The U.S. Congress Tried to Rename French Fries ‘Freedom Fries’

It will be recalled that in 2003, when France stood against the U.S. resolution to invade Iraq, Republicans in Congress attempted to kick out the “French” of fries. The politicians tried to be creative with “freedom fries,” but the new name quickly lost traction. In 2006, Congress cafeterias put “ French fries” back on their menu.

They Are More Nutritious Than you Might Think

Some might think of fries as one of the bad foods not to take; they actually do have their own essential nutrients. They are made from potatoes, so they have all the vitamins that potatoes have, including vitamin C, vitamin B6, iron, and magnesium.

There are More Than 15 Types of French Fries

If you need proof that beauty comes in all shapes and sizes, examine French fries.
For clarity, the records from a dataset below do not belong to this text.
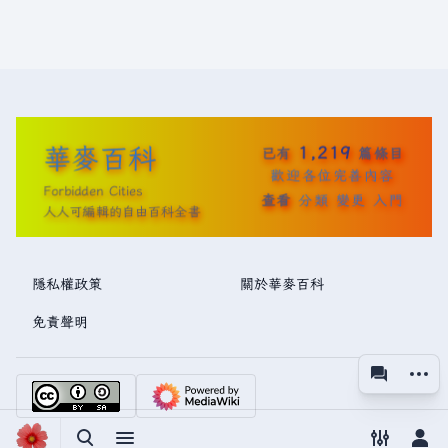
華麥百科
1,219
已有
篇條目
歡迎各位完善內容
Forbidden Cities
查看
分類
變更
入門
人人可編輯的自由百科全書
隱私權政策
關於華麥百科
免責聲明
更多操
associated
視圖
切換搜尋
切換選單
切換偏好
切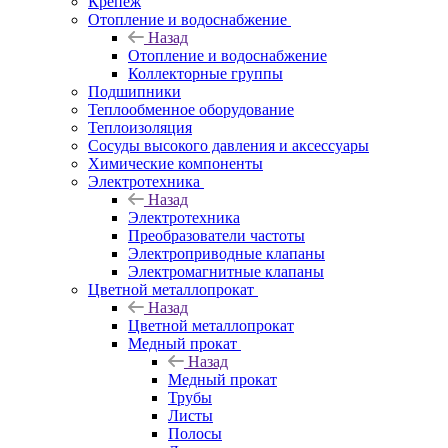
Крепеж
Отопление и водоснабжение
Назад
Отопление и водоснабжение
Коллекторные группы
Подшипники
Теплообменное оборудование
Теплоизоляция
Сосуды высокого давления и аксессуары
Химические компоненты
Электротехника
Назад
Электротехника
Преобразователи частоты
Электроприводные клапаны
Электромагнитные клапаны
Цветной металлопрокат
Назад
Цветной металлопрокат
Медный прокат
Назад
Медный прокат
Трубы
Листы
Полосы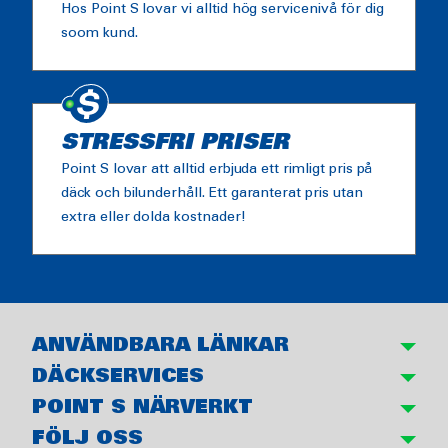
Hos Point S lovar vi alltid hög servicenivå för dig
soom kund.
STRESSFRI PRISER
Point S lovar att alltid erbjuda ett rimligt pris på
däck och bilunderhåll. Ett garanterat pris utan
extra eller dolda kostnader!
ANVÄNDBARA LÄNKAR
DÄCKSERVICES
POINT S NÄRVERKT
FÖLJ OSS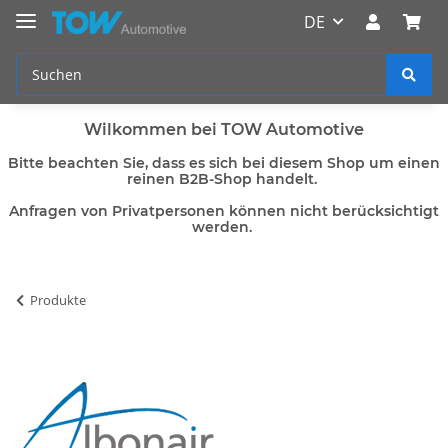
DE
Wilkommen bei TOW Automotive
Bitte beachten Sie, dass es sich bei diesem Shop um einen
reinen B2B-Shop handelt.
Anfragen von Privatpersonen können nicht berücksichtigt
werden.
Produkte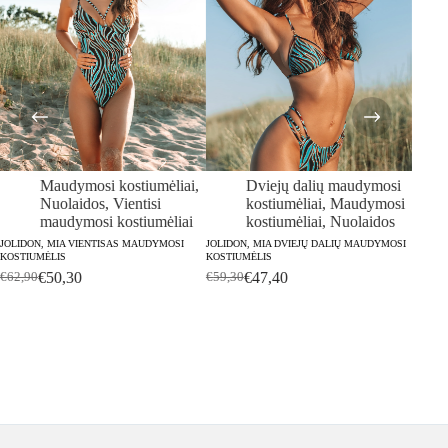
Maudymosi kostiumėliai
,
Dviejų dalių maudymosi
Nuolaidos
,
Vientisi
kostiumėliai
,
Maudymosi
maudymosi kostiumėliai
kostiumėliai
,
Nuolaidos
PRELUD
MAUDY
JOLIDON, MIA VIENTISAS MAUDYMOSI
JOLIDON, MIA DVIEJŲ DALIŲ MAUDYMOSI
KOSTIUMĖLIS
KOSTIUMĖLIS
€
130,
€
50,30
€
47,40
€
62,90
€
59,30
Original
Current
Original
Current
price
price
price
price
was:
is:
was:
is:
€62,90.
€50,30.
€59,30.
€47,40.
From waffle, standard, thick-cut, steak, curly, shoestring, sweet potato, cringle-cut, wedge, tornado, side-winding, to a smiley face, there are more than 15 types of French fries. 

Most Restaurants Deep-fry French Fries Twice

Do you know why fast food and restaurant French fries taste better than the ones you prepare at home? Among the reasons is that restaurants’ potatoes are fried more than once. After the first deep-fry, they will allow the fries to cool before frying them again. The re-frying could be once, twice, or more, making the fries crispier and fattier. 

There are French Fry Vending Machines

Vending machines dispense several things, including French fries. This type of machine was first introduced in Australia in 1982 and was called French Fry. Under a minute, it could cook and dispense fries, and since then, many companies have copied the design. Countries like Belgium, China, Israel, the Netherlands, and Slovakia have these machines.

Thicker Cut Fries Have Less Fat

Pro-tip: the thicker the fry comes, the trimmer the fat content. This is owing to the crispy edge of the fry where much of the fat from frying is stored.

Different Name Different Taste?

French fries have gone across the world, but the way we eat them isn’t universal. Americans usually consume them with ketchup, while French people go for mustard. The Japanese seldom flavor their fries with soy sauce or green curry. As for the Canadians, fries are served with poutine, topped with cheese curds and gravy, while Malaysians consume theirs with chili.

Even though Belgians particularly do not like the term “French fry”, they eat theirs along with mayonnaise. It is almost too late to change the name, but we can all agree that the Belgians deserve the fry.

>>Also Read: Most Famous Foods in France Worth Trying

Are French Fries Really French? – Final Thoughts

While the cradle of French fry has been disputed, many agree that the first set of fries were prepared in Belgium. The snack could even be a French invention or a practice imported from Belgium. Only a little evidence suggests that the French fried fries originated from France. Therefore, I think we all have agreed that these perfectly cooked potatoes are a tasty snack regardless of the variant.